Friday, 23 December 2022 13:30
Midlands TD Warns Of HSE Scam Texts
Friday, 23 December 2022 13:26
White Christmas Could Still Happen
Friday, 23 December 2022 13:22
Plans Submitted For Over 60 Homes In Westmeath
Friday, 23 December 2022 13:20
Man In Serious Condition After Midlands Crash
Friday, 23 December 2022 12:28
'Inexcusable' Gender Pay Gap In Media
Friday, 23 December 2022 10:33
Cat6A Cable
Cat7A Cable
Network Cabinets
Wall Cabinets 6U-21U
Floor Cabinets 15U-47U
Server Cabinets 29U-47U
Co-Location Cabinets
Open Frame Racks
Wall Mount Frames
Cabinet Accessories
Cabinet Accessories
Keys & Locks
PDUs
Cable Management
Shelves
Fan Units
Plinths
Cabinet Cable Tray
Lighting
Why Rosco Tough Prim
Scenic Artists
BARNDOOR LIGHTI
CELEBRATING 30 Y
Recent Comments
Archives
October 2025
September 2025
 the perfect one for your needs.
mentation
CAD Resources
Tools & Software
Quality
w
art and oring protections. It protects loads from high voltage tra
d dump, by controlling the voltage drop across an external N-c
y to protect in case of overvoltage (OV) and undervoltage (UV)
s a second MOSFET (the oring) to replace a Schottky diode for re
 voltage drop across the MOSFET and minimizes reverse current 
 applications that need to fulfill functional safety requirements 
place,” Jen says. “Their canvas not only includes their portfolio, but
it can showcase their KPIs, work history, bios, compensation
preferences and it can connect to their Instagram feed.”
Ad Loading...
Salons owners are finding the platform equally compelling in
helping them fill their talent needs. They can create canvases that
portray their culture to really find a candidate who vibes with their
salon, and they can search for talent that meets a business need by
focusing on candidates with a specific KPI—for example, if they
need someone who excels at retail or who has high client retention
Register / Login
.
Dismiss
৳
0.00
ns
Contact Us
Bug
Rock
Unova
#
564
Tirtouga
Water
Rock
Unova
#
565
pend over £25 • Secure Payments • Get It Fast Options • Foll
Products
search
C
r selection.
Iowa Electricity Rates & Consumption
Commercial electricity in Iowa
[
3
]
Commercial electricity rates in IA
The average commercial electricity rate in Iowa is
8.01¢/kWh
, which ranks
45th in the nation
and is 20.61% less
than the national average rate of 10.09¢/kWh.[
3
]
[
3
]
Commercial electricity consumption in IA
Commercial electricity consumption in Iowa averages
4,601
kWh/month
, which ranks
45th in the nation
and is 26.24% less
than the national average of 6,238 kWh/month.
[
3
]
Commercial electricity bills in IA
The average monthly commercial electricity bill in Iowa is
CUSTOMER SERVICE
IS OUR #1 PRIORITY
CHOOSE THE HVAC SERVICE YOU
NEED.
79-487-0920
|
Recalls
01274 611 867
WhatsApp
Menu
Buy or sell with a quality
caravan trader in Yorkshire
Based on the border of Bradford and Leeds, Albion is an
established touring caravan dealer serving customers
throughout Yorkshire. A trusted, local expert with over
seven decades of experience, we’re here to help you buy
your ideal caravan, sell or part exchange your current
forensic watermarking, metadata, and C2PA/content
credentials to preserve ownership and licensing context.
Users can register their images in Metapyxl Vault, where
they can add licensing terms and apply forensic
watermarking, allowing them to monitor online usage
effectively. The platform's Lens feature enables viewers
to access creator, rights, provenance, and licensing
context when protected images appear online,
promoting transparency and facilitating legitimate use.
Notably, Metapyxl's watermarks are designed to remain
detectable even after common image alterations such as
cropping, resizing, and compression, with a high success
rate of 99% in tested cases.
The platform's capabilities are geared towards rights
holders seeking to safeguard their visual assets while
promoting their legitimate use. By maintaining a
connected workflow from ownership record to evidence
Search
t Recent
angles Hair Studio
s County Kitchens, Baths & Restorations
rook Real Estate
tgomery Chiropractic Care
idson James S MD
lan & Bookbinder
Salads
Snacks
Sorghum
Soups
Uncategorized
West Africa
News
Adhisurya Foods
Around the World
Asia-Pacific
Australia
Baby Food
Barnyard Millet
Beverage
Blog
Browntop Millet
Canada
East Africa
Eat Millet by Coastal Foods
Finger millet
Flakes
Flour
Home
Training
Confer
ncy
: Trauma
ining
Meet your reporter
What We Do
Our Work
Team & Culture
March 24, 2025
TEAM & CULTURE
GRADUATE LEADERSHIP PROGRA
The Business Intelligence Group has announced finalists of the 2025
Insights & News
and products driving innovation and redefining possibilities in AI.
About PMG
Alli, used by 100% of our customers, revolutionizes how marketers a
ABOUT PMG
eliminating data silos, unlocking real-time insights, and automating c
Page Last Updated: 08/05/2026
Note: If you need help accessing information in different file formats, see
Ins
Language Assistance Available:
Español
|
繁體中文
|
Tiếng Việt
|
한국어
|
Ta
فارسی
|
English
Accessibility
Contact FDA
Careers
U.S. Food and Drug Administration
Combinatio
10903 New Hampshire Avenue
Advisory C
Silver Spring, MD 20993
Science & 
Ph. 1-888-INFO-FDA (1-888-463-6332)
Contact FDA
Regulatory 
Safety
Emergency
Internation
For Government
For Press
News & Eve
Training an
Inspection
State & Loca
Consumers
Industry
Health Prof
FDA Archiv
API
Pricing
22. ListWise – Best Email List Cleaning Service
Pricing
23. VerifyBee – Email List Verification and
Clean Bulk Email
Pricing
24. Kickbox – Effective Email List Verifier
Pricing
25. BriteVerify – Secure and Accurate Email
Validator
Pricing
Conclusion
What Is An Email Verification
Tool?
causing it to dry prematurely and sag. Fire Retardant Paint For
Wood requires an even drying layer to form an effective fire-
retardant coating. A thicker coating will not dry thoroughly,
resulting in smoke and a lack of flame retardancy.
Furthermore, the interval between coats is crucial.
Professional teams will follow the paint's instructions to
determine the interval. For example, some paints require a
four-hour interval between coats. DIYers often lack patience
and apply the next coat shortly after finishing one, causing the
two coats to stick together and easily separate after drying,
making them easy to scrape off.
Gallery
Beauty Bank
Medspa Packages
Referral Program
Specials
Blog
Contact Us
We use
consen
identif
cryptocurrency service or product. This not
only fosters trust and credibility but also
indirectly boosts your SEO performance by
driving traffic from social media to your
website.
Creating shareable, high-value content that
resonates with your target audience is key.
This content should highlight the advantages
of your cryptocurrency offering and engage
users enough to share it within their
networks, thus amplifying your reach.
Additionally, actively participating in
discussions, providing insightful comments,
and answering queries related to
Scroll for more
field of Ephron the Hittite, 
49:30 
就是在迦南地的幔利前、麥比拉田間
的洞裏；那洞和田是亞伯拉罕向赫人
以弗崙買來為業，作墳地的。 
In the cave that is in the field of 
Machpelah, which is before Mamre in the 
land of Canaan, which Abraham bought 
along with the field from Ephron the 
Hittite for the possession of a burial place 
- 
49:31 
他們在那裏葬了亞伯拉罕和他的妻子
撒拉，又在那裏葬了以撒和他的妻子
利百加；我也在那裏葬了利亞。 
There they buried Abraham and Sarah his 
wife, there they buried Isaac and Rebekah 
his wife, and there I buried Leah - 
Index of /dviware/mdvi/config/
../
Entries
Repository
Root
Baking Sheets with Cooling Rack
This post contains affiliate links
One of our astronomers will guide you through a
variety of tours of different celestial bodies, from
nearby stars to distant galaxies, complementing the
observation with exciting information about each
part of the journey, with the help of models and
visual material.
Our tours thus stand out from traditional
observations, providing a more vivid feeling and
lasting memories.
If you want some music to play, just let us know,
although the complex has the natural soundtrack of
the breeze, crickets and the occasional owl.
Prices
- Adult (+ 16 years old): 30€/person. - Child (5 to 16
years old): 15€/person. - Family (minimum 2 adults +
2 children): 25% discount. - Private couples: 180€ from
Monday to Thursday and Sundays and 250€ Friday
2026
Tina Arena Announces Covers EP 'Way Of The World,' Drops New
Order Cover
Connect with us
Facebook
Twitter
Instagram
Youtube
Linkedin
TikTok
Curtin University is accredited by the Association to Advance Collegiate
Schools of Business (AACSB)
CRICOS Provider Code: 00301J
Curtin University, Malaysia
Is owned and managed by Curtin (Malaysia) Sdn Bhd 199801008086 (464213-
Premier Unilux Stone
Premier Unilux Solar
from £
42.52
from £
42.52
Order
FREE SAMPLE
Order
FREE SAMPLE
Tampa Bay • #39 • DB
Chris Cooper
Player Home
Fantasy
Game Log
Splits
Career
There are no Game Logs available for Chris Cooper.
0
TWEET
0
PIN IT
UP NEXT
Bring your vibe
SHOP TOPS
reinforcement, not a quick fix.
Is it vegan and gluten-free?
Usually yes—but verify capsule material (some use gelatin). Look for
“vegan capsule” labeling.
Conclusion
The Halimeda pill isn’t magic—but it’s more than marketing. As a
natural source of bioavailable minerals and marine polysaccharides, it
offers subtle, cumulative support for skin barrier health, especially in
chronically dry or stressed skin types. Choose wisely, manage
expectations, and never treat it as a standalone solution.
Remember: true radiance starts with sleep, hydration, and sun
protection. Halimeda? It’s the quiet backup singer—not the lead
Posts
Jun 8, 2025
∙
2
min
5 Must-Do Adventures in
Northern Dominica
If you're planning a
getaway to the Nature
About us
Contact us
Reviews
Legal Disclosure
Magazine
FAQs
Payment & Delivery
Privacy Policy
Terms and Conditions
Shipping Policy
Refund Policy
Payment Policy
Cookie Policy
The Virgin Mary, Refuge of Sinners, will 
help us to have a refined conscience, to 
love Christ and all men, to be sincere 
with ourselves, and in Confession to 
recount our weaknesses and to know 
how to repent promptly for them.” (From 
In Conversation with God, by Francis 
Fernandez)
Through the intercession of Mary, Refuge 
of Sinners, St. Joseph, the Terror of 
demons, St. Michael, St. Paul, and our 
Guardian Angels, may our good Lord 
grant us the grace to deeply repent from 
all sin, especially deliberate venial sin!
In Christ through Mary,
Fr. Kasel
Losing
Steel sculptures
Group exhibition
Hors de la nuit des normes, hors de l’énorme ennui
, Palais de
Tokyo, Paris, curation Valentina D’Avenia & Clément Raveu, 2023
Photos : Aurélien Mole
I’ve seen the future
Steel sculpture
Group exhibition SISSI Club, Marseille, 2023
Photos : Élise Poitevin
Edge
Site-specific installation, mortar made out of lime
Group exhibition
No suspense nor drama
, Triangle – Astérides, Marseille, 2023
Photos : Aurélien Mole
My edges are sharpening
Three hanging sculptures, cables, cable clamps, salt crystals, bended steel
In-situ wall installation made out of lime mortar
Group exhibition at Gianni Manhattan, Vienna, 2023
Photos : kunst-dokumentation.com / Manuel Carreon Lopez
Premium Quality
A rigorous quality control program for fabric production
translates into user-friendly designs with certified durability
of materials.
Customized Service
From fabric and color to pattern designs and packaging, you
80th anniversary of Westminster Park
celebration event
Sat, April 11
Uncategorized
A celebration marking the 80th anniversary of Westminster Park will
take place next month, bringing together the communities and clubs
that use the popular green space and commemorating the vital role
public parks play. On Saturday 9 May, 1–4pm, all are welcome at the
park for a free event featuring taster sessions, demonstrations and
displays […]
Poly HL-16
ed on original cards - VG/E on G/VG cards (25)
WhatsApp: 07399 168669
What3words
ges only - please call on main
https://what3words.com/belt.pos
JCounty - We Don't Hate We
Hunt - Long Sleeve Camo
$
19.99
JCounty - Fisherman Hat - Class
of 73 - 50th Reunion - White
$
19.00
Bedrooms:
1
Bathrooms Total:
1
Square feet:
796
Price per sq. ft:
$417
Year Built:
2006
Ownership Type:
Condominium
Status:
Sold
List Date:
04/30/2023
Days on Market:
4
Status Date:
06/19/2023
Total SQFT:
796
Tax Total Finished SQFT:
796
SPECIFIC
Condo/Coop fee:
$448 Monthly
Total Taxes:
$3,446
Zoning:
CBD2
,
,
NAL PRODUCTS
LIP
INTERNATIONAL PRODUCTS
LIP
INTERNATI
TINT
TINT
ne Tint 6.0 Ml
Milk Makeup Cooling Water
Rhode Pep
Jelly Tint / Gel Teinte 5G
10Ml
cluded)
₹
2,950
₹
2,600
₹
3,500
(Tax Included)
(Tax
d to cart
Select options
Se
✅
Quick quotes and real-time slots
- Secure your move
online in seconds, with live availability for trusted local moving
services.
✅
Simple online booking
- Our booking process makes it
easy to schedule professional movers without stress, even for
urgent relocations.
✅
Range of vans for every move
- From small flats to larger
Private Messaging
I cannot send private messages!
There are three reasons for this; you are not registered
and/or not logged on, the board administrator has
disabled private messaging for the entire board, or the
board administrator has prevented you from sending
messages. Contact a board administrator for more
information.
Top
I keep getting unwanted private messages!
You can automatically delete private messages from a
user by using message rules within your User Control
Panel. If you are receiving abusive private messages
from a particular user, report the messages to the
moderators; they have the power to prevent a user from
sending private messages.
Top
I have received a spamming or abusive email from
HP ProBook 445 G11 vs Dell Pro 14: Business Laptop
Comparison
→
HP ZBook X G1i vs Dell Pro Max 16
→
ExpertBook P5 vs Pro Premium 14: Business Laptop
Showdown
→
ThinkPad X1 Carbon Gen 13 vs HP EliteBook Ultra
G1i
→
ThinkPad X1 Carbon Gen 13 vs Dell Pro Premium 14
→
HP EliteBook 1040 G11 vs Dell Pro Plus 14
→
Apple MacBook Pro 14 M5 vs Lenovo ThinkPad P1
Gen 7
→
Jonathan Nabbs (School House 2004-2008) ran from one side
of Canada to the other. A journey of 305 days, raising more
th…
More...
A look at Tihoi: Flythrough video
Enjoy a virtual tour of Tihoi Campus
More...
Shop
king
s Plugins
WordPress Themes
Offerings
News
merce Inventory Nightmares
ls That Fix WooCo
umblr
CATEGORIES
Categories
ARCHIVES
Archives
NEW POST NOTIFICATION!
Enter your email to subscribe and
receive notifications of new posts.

--------------------------------------------------

** Task statement **
As listed above, the lines from the line with "Cabinet Cable Tray" to the line with "art and oring" are to be echoed exactly, with both ends included and nothing added.

** Response to this task **
Cabinet Cable Tray
Lighting
Why Rosco Tough Prim
Scenic Artists
BARNDOOR LIGHTI
CELEBRATING 30 Y
Recent Comments
Archives
October 2025
September 2025
 the perfect one for your needs.
mentation
CAD Resources
Tools & Software
Quality
w
art and oring protections. It protects loads from high voltage tra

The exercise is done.